Hence, this paper focuses on the detection of absent sleeper support in ballasted track, with an emphasis on the integration of model-based and data-driven methods. The study was structured as follows. A mathematical model based on vehicle–track coupled theory was first built for the acquisition of the training dataset. Then, an architectural hierarchy of the convolutional neural network with three convolutional layers (TLCNN - Three Layers Convolutional Neural Network) was developed. Thirdly, a verification process of the mathematical model was carried out. Lastly, from the data-driven perspective, the TLCNN was used to train the raw data of the sleeper vertical displacement and detect the existence of absent sleeper support.

2 Model-Based Method

2.1 Vehicle–Track Coupled Model Considering Hanging Sleepers

To acquire the raw data needed by the data-driven method to detect absent sleeper support, a mathematical model was first built, as shown in Fig. 2. This model consists of three subsystems, i.e., the wagon subsystem, track subsystem and wheel–rail contact subsystem. The wagon subsystem was established based on the multi-body system theory. The track subsystem was established as a multi-layer discrete-elastic support beam subsystem considering absent sleeper support, in which rails, sleepers and ballast were considered in detail.

Fig. 2
figure 2

Schematic diagram of the mathematical model consisting of the wagon subsystem, track subsystem and wheel–rail contact subsystem

Vehicle–track coupled theory [37,38,39,40,41] was used to clarify the dynamics between the vehicle and the track. A wagon with a three-piece bogie widely used in China is shown in Fig. 3. The wagon consists of 13 rigid bodies, i.e., four wheelsets, four side frames, two bolsters and one car body. According to the vehicle structures, a multi-body model with 47 degrees of freedom (DOF) was established [2].

Fig. 3
figure 3

Freight vehicle–track coupled model: a end view; b secondary suspension with friction wedges; c primary suspension with a rubber pad

Before the model was established, the coordinate system was first defined, where the x-axis represents the running direction of trains, the y-axis located in the plane of the track is directed to the right side of the running direction, and the z-axis is perpendicular to the track plane and points down.
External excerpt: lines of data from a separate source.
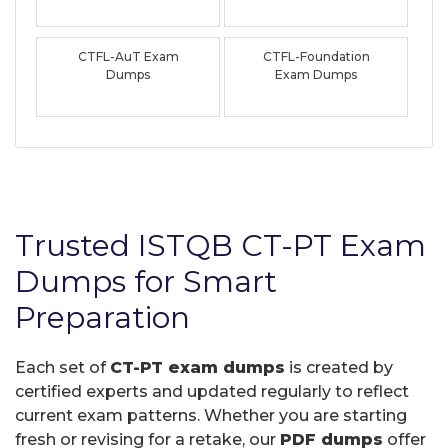
CTFL-AuT Exam
CTFL-Foundation
Dumps
Exam Dumps
Trusted ISTQB CT-PT Exam
Dumps for Smart
Preparation
Each set of
CT-PT exam dumps
is created by
certified experts and updated regularly to reflect
current exam patterns. Whether you are starting
fresh or revising for a retake, our
PDF dumps
offer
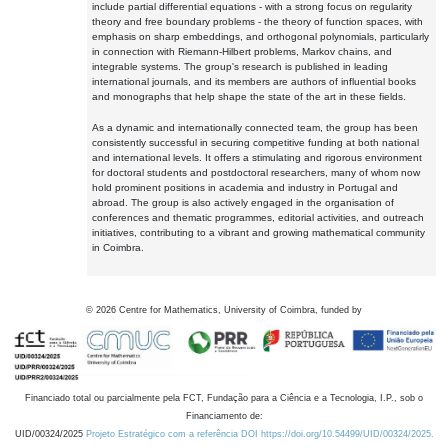
include partial differential equations - with a strong focus on regularity
theory and free boundary problems - the theory of function spaces, with
emphasis on sharp embeddings, and orthogonal polynomials, particularly
in connection with Riemann-Hilbert problems, Markov chains, and
integrable systems. The group's research is published in leading
international journals, and its members are authors of influential books
and monographs that help shape the state of the art in these fields.
As a dynamic and internationally connected team, the group has been
consistently successful in securing competitive funding at both national
and international levels. It offers a stimulating and rigorous environment
for doctoral students and postdoctoral researchers, many of whom now
hold prominent positions in academia and industry in Portugal and
abroad. The group is also actively engaged in the organisation of
conferences and thematic programmes, editorial activities, and outreach
initiatives, contributing to a vibrant and growing mathematical community
in Coimbra.
©
2026
Centre for Mathematics, University of Coimbra, funded by
Financiado total ou parcialmente pela FCT, Fundação para a Ciência e a Tecnologia, I.P., sob o
Financiamento de:
UID/00324/2025
Projeto Estratégico com a referência DOI https://doi.org/10.54499/UID/00324/2025.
For the wagon, it was regarded as a 47-DOF multi-body system taking both the primary suspension and the secondary suspension into account. Hence, the motion equation of the wagon model is expressed as

$${\mathbf{M}}_{{\text{v}}} {\mathbf{\ddot{u}}}_{{\text{v}}} { + }{\mathbf{C}}_{{\text{v}}} {\dot{\mathbf{u}}}_{{\text{v}}} { + }{\mathbf{K}}_{{\text{v}}} {\mathbf{u}}_{{\text{v}}} { = }{\mathbf{F}}_{{\text{v}}} ,$$
(1)

where Mv, Kv and Cv are matrices of the generalized mass, the generalized stiffness and the generalized damping, respectively [2], and Fv is the vector of the generalized force; uv is the vector of the displacement.

As shown in Fig. 4, for the ballasted track, only vertical motion of rails, sleepers and the ballast bed was considered. Euler–Bernoulli beams on the discrete-elastic fastening systems were used to describe the motion of the rails. Hence, the equation of rails is expressed as

$$EI\frac{{\partial y^{4} }}{{\partial x^{4} }} + \rho A\frac{{\partial y^{2} }}{{\partial t^{2} }} = \sum\limits_{i = 1}^{4} {P_{i} (t)\delta (x,x_{wi} (t)) - } \sum\limits_{k = 1}^{Ns} {F_{sk} (t)\delta (x,x_{sk} )} ,$$
(2)

where EI is the bending stiffness of rails, ρ is the density of rails, A is the cross-sectional area of rails, Pi is the wheel–rail force at the ith wheel position xwi(t), Fsk is the rail–sleeper force at the kth sleeper, xsk is the longitudinal coordinate of the kth sleeper, δ(·) represents the delta function, and Ns is the number of sleepers. The set U represents the indices of the absent sleeper support, and Fsk = 0 if k∈U.

Fig. 4
figure 4

Side view of the wagon–track coupled model

For sleepers, vertical motions are written as

$$M_{s} \ddot{z}_{srk} + K_{p} z_{srk} - K_{s} z_{sbk} + C_{p} \dot{z}_{srk} - C_{s} \dot{z}_{sbk} = 0 \, k \notin U,$$
(3)

where Ms is the mass of the sleeper, Kp and Cp are the vertical stiffness and damping of the rubber pad, respectively, Ks and Cs are the vertical stiffness and damping of the ballast bed, respectively, zsrk is the relative displacement between the kth sleeper and the rail, and zsbk is the relative displacement between the kth sleeper and the kth ballast bed.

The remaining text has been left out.